● INSTRUCTIONS FOR THE TASK: Would you please restate the data exactly as it stands, apart from the pictures?

LISTED ENTRIES: Begin

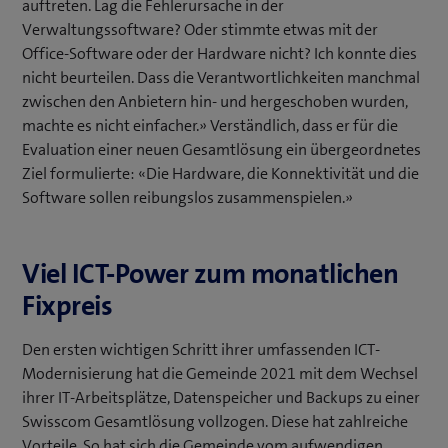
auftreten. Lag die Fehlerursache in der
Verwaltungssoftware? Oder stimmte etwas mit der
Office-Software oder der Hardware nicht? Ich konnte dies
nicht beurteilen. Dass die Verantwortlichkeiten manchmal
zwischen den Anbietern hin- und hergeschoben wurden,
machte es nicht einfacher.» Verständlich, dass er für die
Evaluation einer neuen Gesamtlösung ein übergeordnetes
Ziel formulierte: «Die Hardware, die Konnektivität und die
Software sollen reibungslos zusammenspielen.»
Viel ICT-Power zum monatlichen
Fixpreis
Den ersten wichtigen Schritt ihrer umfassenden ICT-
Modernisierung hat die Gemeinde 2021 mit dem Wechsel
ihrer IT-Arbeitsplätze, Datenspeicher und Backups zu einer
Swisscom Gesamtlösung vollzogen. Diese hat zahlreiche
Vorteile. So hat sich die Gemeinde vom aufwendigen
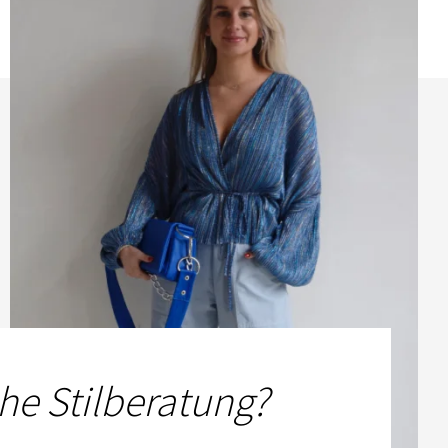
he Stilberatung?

LISTED ENTRIES: End

● SOLUTION TO THIS PROBLEM:
auftreten. Lag die Fehlerursache in der
Verwaltungssoftware? Oder stimmte etwas mit der
Office-Software oder der Hardware nicht? Ich konnte dies
nicht beurteilen. Dass die Verantwortlichkeiten manchmal
zwischen den Anbietern hin- und hergeschoben wurden,
machte es nicht einfacher.» Verständlich, dass er für die
Evaluation einer neuen Gesamtlösung ein übergeordnetes
Ziel formulierte: «Die Hardware, die Konnektivität und die
Software sollen reibungslos zusammenspielen.»
Viel ICT-Power zum monatlichen
Fixpreis
Den ersten wichtigen Schritt ihrer umfassenden ICT-
Modernisierung hat die Gemeinde 2021 mit dem Wechsel
ihrer IT-Arbeitsplätze, Datenspeicher und Backups zu einer
Swisscom Gesamtlösung vollzogen. Diese hat zahlreiche
Vorteile. So hat sich die Gemeinde vom aufwendigen
he Stilberatung?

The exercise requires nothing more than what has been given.